Content starts
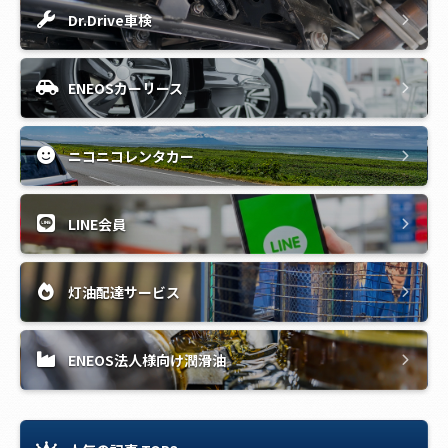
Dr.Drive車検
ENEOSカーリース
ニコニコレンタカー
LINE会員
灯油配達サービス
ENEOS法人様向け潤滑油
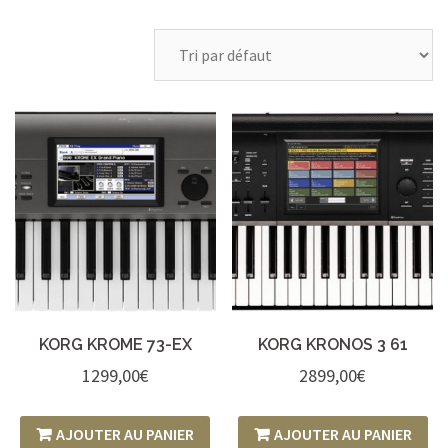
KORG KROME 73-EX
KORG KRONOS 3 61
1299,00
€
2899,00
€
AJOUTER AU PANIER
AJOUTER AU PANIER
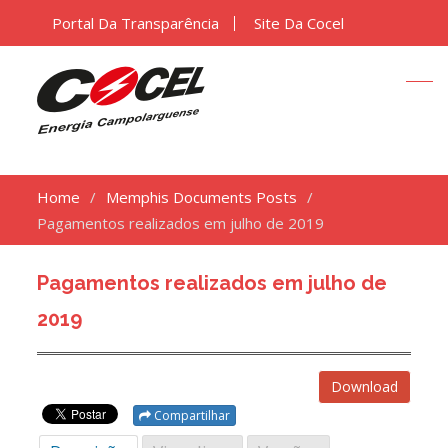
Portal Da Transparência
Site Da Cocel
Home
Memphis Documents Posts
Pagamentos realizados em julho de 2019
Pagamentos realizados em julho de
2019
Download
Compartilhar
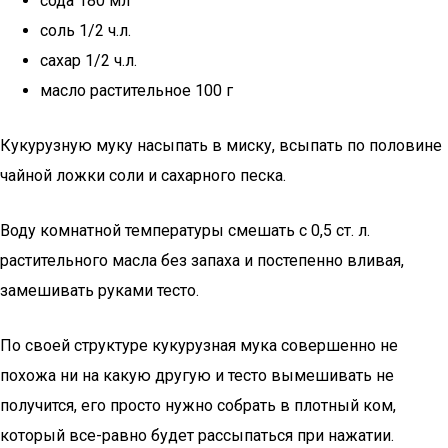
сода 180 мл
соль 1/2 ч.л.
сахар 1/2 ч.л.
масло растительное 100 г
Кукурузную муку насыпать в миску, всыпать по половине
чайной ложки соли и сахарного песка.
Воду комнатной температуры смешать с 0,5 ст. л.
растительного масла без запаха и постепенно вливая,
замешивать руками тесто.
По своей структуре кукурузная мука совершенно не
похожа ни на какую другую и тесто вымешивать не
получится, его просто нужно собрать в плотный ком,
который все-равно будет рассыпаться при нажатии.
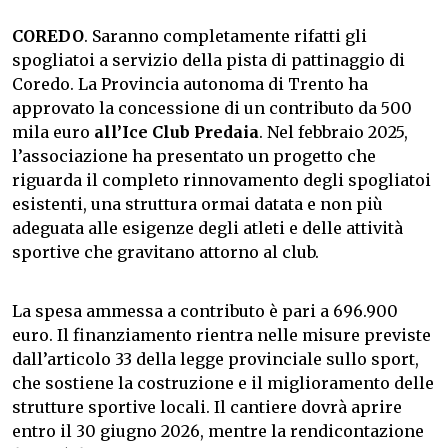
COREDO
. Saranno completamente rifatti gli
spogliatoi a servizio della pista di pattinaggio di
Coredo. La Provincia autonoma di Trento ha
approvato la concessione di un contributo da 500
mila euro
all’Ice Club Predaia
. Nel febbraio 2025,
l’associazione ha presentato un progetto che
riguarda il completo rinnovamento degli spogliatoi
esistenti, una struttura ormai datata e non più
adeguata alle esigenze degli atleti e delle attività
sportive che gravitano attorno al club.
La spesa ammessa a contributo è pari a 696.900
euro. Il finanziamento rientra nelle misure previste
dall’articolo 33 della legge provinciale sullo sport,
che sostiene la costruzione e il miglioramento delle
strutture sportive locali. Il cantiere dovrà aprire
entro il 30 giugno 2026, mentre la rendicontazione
Content ends
§ What you have to do: Transcribe the lines above exactly, beginning at the one with "похожа ни на" and ending at the one with "euro. Il finanziamento". Include both; exclude the pictures.

§ Result of the task:
похожа ни на какую другую и тесто вымешивать не
получится, его просто нужно собрать в плотный ком,
который все-равно будет рассыпаться при нажатии.
COREDO
. Saranno completamente rifatti gli
spogliatoi a servizio della pista di pattinaggio di
Coredo. La Provincia autonoma di Trento ha
approvato la concessione di un contributo da 500
mila euro
all’Ice Club Predaia
. Nel febbraio 2025,
l’associazione ha presentato un progetto che
riguarda il completo rinnovamento degli spogliatoi
esistenti, una struttura ormai datata e non più
adeguata alle esigenze degli atleti e delle attività
sportive che gravitano attorno al club.
La spesa ammessa a contributo è pari a 696.900
euro. Il finanziamento rientra nelle misure previste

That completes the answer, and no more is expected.